═════ STORED DATA ═════
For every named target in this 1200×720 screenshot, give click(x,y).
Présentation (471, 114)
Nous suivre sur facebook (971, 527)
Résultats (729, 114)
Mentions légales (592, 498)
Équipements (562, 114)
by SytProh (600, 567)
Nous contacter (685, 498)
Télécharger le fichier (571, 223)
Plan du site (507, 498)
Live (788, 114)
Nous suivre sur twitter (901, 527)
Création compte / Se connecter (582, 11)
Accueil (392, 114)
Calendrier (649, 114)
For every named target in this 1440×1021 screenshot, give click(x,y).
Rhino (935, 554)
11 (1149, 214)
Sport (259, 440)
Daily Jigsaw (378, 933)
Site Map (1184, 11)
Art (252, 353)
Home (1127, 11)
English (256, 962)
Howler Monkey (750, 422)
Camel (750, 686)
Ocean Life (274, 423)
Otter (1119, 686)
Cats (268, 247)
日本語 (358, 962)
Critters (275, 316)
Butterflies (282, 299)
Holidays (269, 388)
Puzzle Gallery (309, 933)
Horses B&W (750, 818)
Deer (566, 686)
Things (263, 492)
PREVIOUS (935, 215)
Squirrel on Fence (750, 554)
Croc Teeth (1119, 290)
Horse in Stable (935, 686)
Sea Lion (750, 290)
═════
• _EXERCISE DETAILS_
Set down the entries again, exactly as they stand above.

• _REPLY TO THE TASK_
For every named target in this 1200×720 screenshot, give click(x,y).
Présentation (471, 114)
Nous suivre sur facebook (971, 527)
Résultats (729, 114)
Mentions légales (592, 498)
Équipements (562, 114)
by SytProh (600, 567)
Nous contacter (685, 498)
Télécharger le fichier (571, 223)
Plan du site (507, 498)
Live (788, 114)
Nous suivre sur twitter (901, 527)
Création compte / Se connecter (582, 11)
Accueil (392, 114)
Calendrier (649, 114)
For every named target in this 1440×1021 screenshot, give click(x,y).
Rhino (935, 554)
11 (1149, 214)
Sport (259, 440)
Daily Jigsaw (378, 933)
Site Map (1184, 11)
Art (252, 353)
Home (1127, 11)
English (256, 962)
Howler Monkey (750, 422)
Camel (750, 686)
Ocean Life (274, 423)
Otter (1119, 686)
Cats (268, 247)
日本語 (358, 962)
Critters (275, 316)
Butterflies (282, 299)
Holidays (269, 388)
Puzzle Gallery (309, 933)
Horses B&W (750, 818)
Deer (566, 686)
Things (263, 492)
PREVIOUS (935, 215)
Squirrel on Fence (750, 554)
Croc Teeth (1119, 290)
Horse in Stable (935, 686)
Sea Lion (750, 290)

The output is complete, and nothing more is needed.